Tokyo yolundaki millilerin büyük sınavı

Her sporcunun hayalidir olimpiyat... 4 senede bir yapılan dünyanın en büyük spor organizasyonuna katılıp madalya almayı kim istemez ki Ferhat Arıcan, İbrahim Çolak, Nazlı Savranbaşı, Ahmet Önder, Göksu Üçtaş Şanlı, Adem Asil de o sporculardan olmak için çabalayan binlerce gençten sadece 6'sı. Hepsi milli sporcular. Ailelerinden sevdiklerinden feragat edip küçük yaşlardan itibaren kendilerini spora adamış ülkesine madalya kazandırmak için gecesini gündüzüne katan azimli jimnastikçiler...
İşte bu jimnastikçilerin 2020 Tokyo Olimpiyatlarına hazırlık süreci Eclipse adıyla belgesel filme çekildi. Eclipse, tutulma bir diğer anlamıyla Dönence. Aynı Barış Manço'nun efsane şarkısı gibi... Nitekim film de bu şarkıyla başlıyor ve daha başından itibaren yakalıyor seyirciyi. Siyah beyaz estetik görüntülerle çekilmiş film, amaçları olimpiyatlara katılmak olan sporcuların heyecanlarına hezeyanlarına, sevinçlerine üzüntülerine ortak ediyor seyirciyi. Çünkü Tokyo'ya giderken sporun dışında çok başka dış etkenlerden de etkileniyor sporcular. Önce pandemi patlıyor ve 124 yıllık tarihinde ilk kez erteleniyor olimpiyatlar. Bunun bir moral bozukluğu oluyor. Pandemi sürecini düşünün. Sokağa çıkma yasaklarını, maske mesafe ve sürekli test yaptırmak zorunda kaldığımız günleri. O süreçte, evlerinden ailelerinden uzakta spor salonunda tamamen izole bir şekilde antrenman yapıp olimpiyatlara odaklanmaya çalışıyor sporcular.
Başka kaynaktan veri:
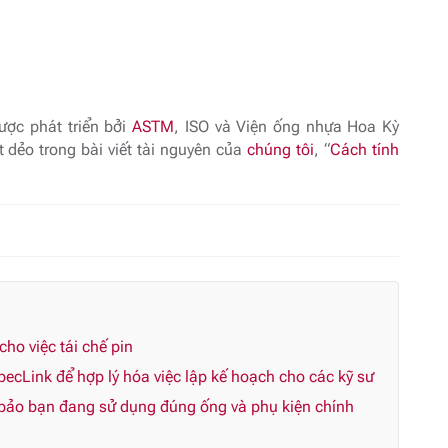
ợc phát triển bởi
ASTM
, ISO và Viện ống nhựa Hoa Kỳ
 dẻo trong bài viết tài nguyên của
chúng tôi
, “
Cách tính
o việc tái chế pin
ecLink để hợp lý hóa việc lập kế hoạch cho các kỹ sư
 bảo bạn đang sử dụng đúng ống và phụ kiện chính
Bir de üstüne İzmir'de yaşanan deprem iyice korkutuyor ve tedirgin ediyor onları. Böyle olağanüstü durumların yaşandığı bir ortamda olimpiyata hazırlık süreci de kolay geçmiyor. Sakatlıklarla uğraşıyorlar, istediklerini yapamayınca hayal kırıklığı yaşıyorlar. Ümitlerini kaybettikleri anlar oluyor ama çalışmaktan hiç vazgeçmiyorlar. Başka da seçenekleri yok zaten... Belgeselde sporcuların küçük yaşlardaki görüntüleri, bu noktalara nasıl geldiklerini anlatması bakımından oldukça önemli. Yine aynı şekilde Tokyo'ya gitmeden önce evlerine gelip aileleriyle vedalaştıkları, arkalarından su dökülüp dualarla uğurlandıkları ve onlar orada yarışırken ailelerinin ekran karşısındaki heyecanlarını anlatan, gözleri dolduran sahneler duygu yoğunluğu yaşatıyor.
Efe Öztezdoğan'ın yapımcıları arasında yer aldığı, senaryosunu yazıp, kurguyu da üstlenen İpek Kent ile birlikte yönettikleri belgeselin çekim süreci 2 montaj süresi 3 yıl sürmüş. Her biri ayrı film olabilecek nitelikteki hikâyeleri bir araya getirip onları sinematografik ve estetik bir şekilde perdeye yansıtmak kolay iş değil. Ancak ortaya çıkan iş gerçekten takdire şayan. ilk kez 24 Nisan'da İstanbul Film Festivali Ulusal Belgesel Yarışması kapsamında seyirciyle buluşan belgesel, orada da olumlu yorumlar almıştı. Belgesellere burun kıvıran, sevmeyen bir toplumuz ne yazık ki. 'Ne izliyorsunuz' diye sorulduğunda belgesel diye cevap verenlere aldanmayın. Çok nitelikli işler yapılıyor, Eclipse onlardan biri. Mümkünse fırsat verin, hem hayranlıkla izleyeceksiniz hem de gurur duyacaksınız... Team Paribu sponsorluğunda; Türkiye Milli Olimpiyat Komitesi, Kültür ve Turizm Bakanlığı ve Türkiye Jimnastik Federasyonu'nun katkılarıyla seyirciyle buluşan belgeselin, 17-24 Mayıs haftası öğretmen ve öğrencilere ücretsiz olduğunu ekleyeyim. Genç sporculara ilham olması bakımından da önem taşıyan bu arşiv niteliğindeki çalışmaya imza atan İpek Kent ve Efe Öztezdoğan'ı tebrik ediyorum. İkilinin bir sonraki işini şimdiden merak ediyorum.